The name “Unicode Arabic Mark Ordering Algorithm” is suggesting that this is expected to be the only way Arabic Marks should be ordered in Unicode. That’s clearly not the case. In fact, the document is proposing an algorithm for “reordering” Arabic Marks (not just how they should be ordered) to solve a problem in “rendering” of the script. The title need to be clear about this. Maybe “Unicode Arabic Mark Reordering Algorithm for Rendering” (AMRAR)?

Similarly, the Section 2 “Background” doesn’t clarify the scope of the algorithm and only explains how something is not working for some specific application with the existing normalization methods.

#2. As mentioned above, the initial Summary statements were enhanced to clarify intended use of the algorithm.

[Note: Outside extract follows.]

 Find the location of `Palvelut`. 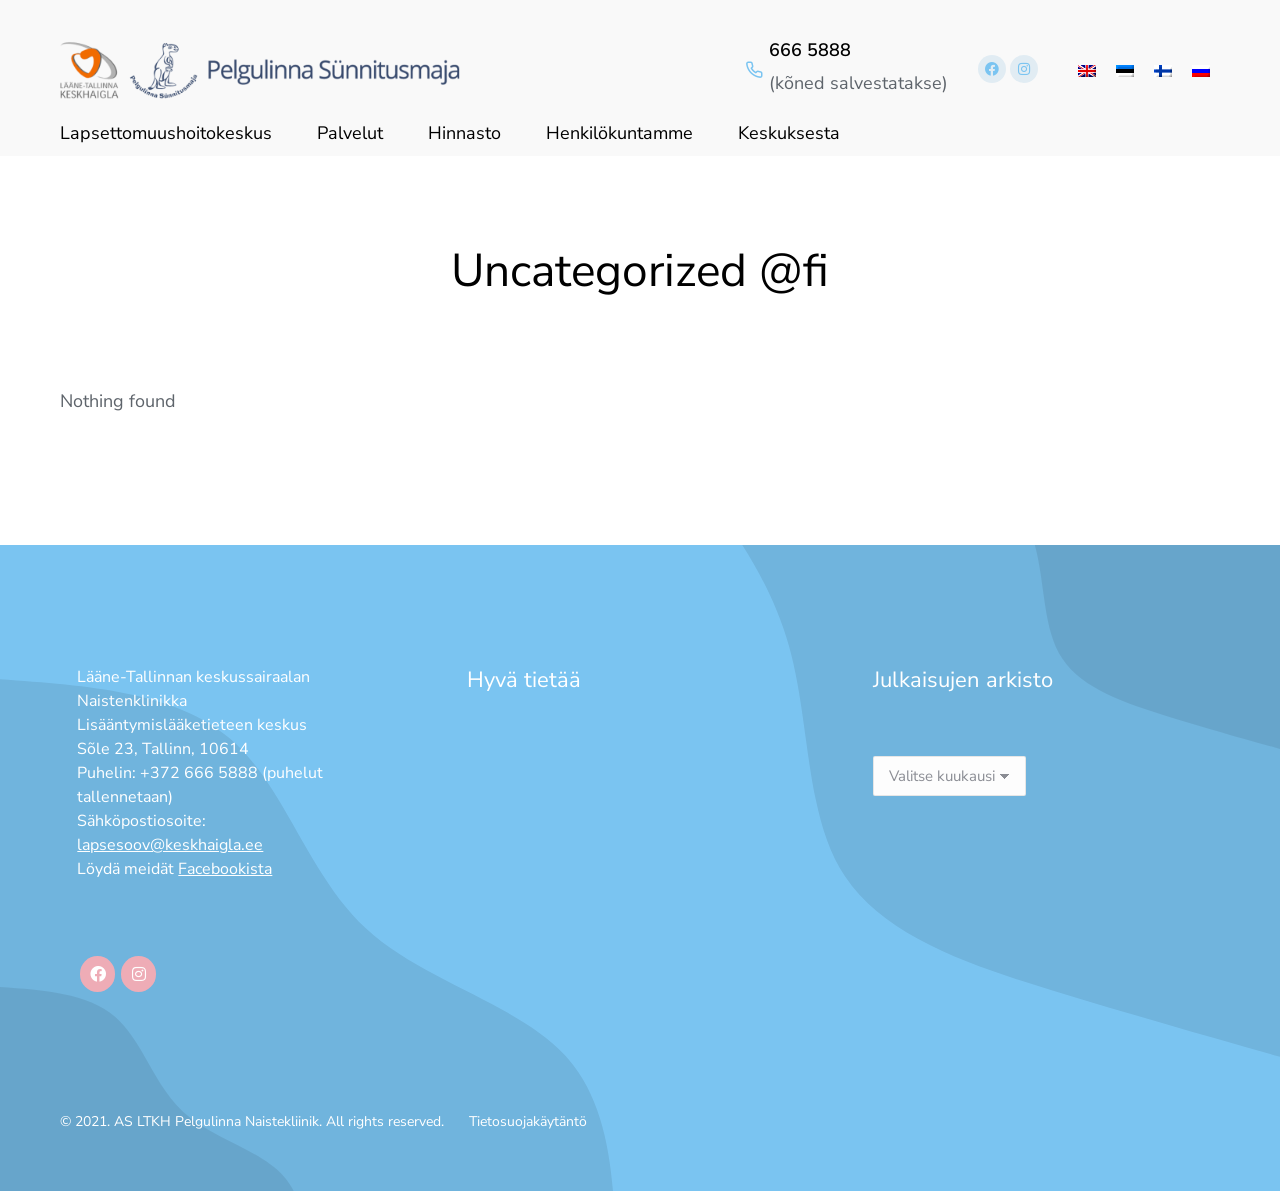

# 3. Consequences of the Algorithm: Normalization

The draft proposal is not clear about the effects of applying the algorithm on text. Specially, for strings X for which this algorithm is useful, we have UAOA(toNFC(X)) ≠ toNFC(UAOA(X)).

So, although the behavior of the algorithm can be stabilized over Unicode verions, it’s very important how and when it’s applied to the text, since it changes a text in normalized form to a non-normalized form. Therefore, in terms of normalization, the algorithm cannot be considered stable at all. The document needs to be clear about this, even though it’s obvious from a technical point of view.

# 4. Consequences of the Algorithm: Semantics

With UAOA applied on text during rendering, some strings collapse into a single sequence. Basically, there are plenty of strings X and Y, where toNFC(X) ≠ toNFC(Y), but UAOA(toNFC(X)) = UAOA(toNFC(Y)).

Basically, this is changing the semantics of existing text encoded in Unicode, since the rendering will be different afterwards. The document is not clear about this semantic change and only claims to “correcting” all the problems.

The proposal is suggesting to use CGJ to preserve the old semantics when needed. The document needs to be more clear about how to preserve the semantics. In fact, there should be a clear algorithm to convert a string X to preserve the semantics when changing the (rendering) interpretation, since for a couple of decades users have been storing text in the current semantics of the encoding, which has been the only recommended way to do so by Unicode.

#3 and #4. In separate correspondence, items #3 and # 4 were withdrawn by their author as they stemmed from a misunderstanding of the algorithm.  The text that caused that misunderstanding — steps 2b and 2c of the AMTRA — have been clarified as noted above.

# 5. Not enough details in the examples

The examples are missing the information needed for the average audience to understand the details. To be understood correctly, they need to be accompanied by the encoding of the text they are representing, and how the algorithm works on such a sequence.

#5. Example 4a was removed as it did not contribute to the document. After renumbering examples 4b and 4c, additional details — similar to those originally provided for examples 2a and 2b — were added to examples 1, 3, 4a and 4b.

Date/Time: Wed Jan 10 08:29:55 CST 2018

Name: r12a

Report Type: Error Report

Opt Subject: Use HTML rather than PDF

This is a comment from the W3C i18n WG.

http://www.unicode.org/reports/tr53/

When the spec is provided for review in PDF it isn't possible to

-   link to a specific section in the review report
-   copy the text into a report
-   search for text in the document when reviewing reported issues.

Could we, in future, please provide HTML-based documents? (It's ok to use images for the examples that are unlikely to be rendered properly for all readers.)

The next draft is being prepared in HTML-based format rather than PDF.